§ Source records:
__________
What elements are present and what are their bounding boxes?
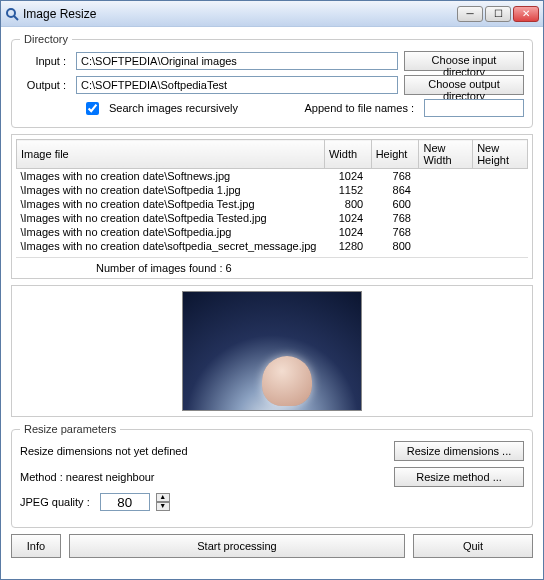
cell-file: \Images with no creation date\Softpedia … [17, 183, 325, 197]
cell-new-height [473, 239, 528, 253]
cell-new-width [419, 183, 473, 197]
resize-method-button[interactable]: Resize method ... [394, 467, 524, 487]
cell-new-width [419, 239, 473, 253]
cell-new-height [473, 225, 528, 239]
dimensions-status: Resize dimensions not yet defined [20, 445, 188, 457]
app-icon [5, 7, 19, 21]
cell-new-height [473, 183, 528, 197]
resize-group: Resize parameters Resize dimensions not … [11, 423, 533, 528]
input-label: Input : [20, 55, 70, 67]
jpeg-quality-field[interactable] [100, 493, 150, 511]
cell-height: 768 [371, 225, 419, 239]
col-new-width[interactable]: New Width [419, 140, 473, 169]
cell-file: \Images with no creation date\softpedia_… [17, 239, 325, 253]
cell-file: \Images with no creation date\Softpedia.… [17, 225, 325, 239]
directory-legend: Directory [20, 33, 72, 45]
table-row[interactable]: \Images with no creation date\Softnews.j… [17, 169, 528, 184]
maximize-button[interactable]: ☐ [485, 6, 511, 22]
choose-input-button[interactable]: Choose input directory [404, 51, 524, 71]
output-path-field[interactable] [76, 76, 398, 94]
cell-width: 1280 [324, 239, 371, 253]
resize-dimensions-button[interactable]: Resize dimensions ... [394, 441, 524, 461]
cell-new-height [473, 211, 528, 225]
file-table-wrap: Image file Width Height New Width New He… [11, 134, 533, 279]
col-file[interactable]: Image file [17, 140, 325, 169]
svg-point-0 [7, 9, 15, 17]
jpeg-down-button[interactable]: ▼ [156, 502, 170, 511]
preview-image [182, 291, 362, 411]
quit-button[interactable]: Quit [413, 534, 533, 558]
jpeg-up-button[interactable]: ▲ [156, 493, 170, 502]
cell-new-width [419, 225, 473, 239]
directory-group: Directory Input : Choose input directory… [11, 33, 533, 128]
table-row[interactable]: \Images with no creation date\Softpedia.… [17, 225, 528, 239]
cell-new-width [419, 169, 473, 184]
cell-new-height [473, 169, 528, 184]
cell-height: 864 [371, 183, 419, 197]
start-processing-button[interactable]: Start processing [69, 534, 405, 558]
cell-file: \Images with no creation date\Softpedia … [17, 197, 325, 211]
table-row[interactable]: \Images with no creation date\Softpedia … [17, 197, 528, 211]
cell-height: 768 [371, 211, 419, 225]
table-row[interactable]: \Images with no creation date\Softpedia … [17, 211, 528, 225]
append-label: Append to file names : [305, 102, 414, 114]
cell-new-height [473, 197, 528, 211]
titlebar: Image Resize ─ ☐ ✕ [1, 1, 543, 27]
resize-legend: Resize parameters [20, 423, 120, 435]
window-title: Image Resize [23, 7, 457, 21]
table-row[interactable]: \Images with no creation date\softpedia_… [17, 239, 528, 253]
output-label: Output : [20, 79, 70, 91]
cell-width: 1024 [324, 211, 371, 225]
close-button[interactable]: ✕ [513, 6, 539, 22]
recursive-label: Search images recursively [109, 102, 238, 114]
cell-new-width [419, 197, 473, 211]
cell-file: \Images with no creation date\Softnews.j… [17, 169, 325, 184]
cell-height: 600 [371, 197, 419, 211]
choose-output-button[interactable]: Choose output directory [404, 75, 524, 95]
jpeg-quality-label: JPEG quality : [20, 496, 90, 508]
recursive-checkbox[interactable] [86, 102, 99, 115]
svg-line-1 [14, 16, 18, 20]
col-new-height[interactable]: New Height [473, 140, 528, 169]
info-button[interactable]: Info [11, 534, 61, 558]
append-field[interactable] [424, 99, 524, 117]
cell-width: 1024 [324, 169, 371, 184]
minimize-button[interactable]: ─ [457, 6, 483, 22]
image-count-label: Number of images found : 6 [16, 257, 528, 274]
method-status: Method : nearest neighbour [20, 471, 155, 483]
col-height[interactable]: Height [371, 140, 419, 169]
cell-width: 800 [324, 197, 371, 211]
input-path-field[interactable] [76, 52, 398, 70]
cell-width: 1024 [324, 225, 371, 239]
col-width[interactable]: Width [324, 140, 371, 169]
preview-pane [11, 285, 533, 417]
cell-width: 1152 [324, 183, 371, 197]
cell-new-width [419, 211, 473, 225]
table-row[interactable]: \Images with no creation date\Softpedia … [17, 183, 528, 197]
cell-file: \Images with no creation date\Softpedia … [17, 211, 325, 225]
cell-height: 768 [371, 169, 419, 184]
file-table: Image file Width Height New Width New He… [16, 139, 528, 253]
cell-height: 800 [371, 239, 419, 253]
__________
Every line above that holds the string "parameters" should be returned.

resize-group: Resize parameters Resize dimensions not … [11, 423, 533, 528]
resize-legend: Resize parameters [20, 423, 120, 435]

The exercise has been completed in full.